# Jewel Alert!



## Mitica100 (Jun 4, 2009)

Yep... It's coming! Mint 1959 Nikon S3 with 50/1.4 and 135/3.5...


----------



## epp_b (Jun 4, 2009)

Is that the one I saw on eBay a few days ago?


----------



## Mike_E (Jun 4, 2009)

Sweet!!!  :thumbup::thumbup:


----------



## compur (Jun 4, 2009)

Lovely !


----------



## fred0000 (Jun 4, 2009)

she's a jem, I want one of these now!


----------



## Mitica100 (Jun 5, 2009)

epp_b said:


> Is that the one I saw on eBay a few days ago?

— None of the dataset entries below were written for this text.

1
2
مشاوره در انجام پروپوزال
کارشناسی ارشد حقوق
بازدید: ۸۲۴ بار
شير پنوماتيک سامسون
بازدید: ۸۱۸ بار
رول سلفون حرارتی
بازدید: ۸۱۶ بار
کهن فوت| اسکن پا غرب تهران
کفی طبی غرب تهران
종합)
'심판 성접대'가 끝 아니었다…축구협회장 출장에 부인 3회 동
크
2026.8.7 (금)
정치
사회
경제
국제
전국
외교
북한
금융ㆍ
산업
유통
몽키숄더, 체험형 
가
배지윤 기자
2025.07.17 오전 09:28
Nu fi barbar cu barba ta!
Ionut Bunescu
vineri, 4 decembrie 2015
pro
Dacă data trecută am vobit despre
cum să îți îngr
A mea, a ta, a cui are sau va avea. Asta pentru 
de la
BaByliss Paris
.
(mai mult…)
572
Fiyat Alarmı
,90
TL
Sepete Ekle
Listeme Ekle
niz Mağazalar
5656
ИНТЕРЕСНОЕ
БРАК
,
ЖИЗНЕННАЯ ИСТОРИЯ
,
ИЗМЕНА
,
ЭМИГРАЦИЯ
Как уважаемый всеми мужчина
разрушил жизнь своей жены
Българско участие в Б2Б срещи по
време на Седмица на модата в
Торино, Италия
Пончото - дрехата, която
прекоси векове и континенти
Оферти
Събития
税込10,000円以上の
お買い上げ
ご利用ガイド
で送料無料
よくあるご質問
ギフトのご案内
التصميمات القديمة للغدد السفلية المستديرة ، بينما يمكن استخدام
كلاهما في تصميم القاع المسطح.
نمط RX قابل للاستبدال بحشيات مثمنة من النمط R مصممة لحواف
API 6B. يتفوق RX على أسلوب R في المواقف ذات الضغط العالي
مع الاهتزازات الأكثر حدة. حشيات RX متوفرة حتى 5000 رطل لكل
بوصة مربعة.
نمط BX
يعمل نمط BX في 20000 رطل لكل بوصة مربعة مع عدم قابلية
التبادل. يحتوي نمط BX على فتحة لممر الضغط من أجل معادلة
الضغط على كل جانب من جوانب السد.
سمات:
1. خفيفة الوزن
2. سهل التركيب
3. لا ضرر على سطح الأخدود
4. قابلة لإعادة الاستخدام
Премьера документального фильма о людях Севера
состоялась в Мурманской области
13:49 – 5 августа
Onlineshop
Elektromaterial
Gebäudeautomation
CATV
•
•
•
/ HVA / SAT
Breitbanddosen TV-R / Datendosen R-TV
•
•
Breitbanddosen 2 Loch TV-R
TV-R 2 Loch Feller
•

Nope! It's from a collector. It's in serious mint condition, almost unused, with original caps, leather case and lens shades.


----------



## dinodan (Jun 5, 2009)

OMIGOD!!!!


----------



## McQueen278 (Jun 5, 2009)

!!!  I hope your first born wasn't too upset about going to live with a new family.


----------



## Mitica100 (Jun 5, 2009)

McQueen278 said:


> !!!  I hope your first born wasn't too upset about going to live with a new family.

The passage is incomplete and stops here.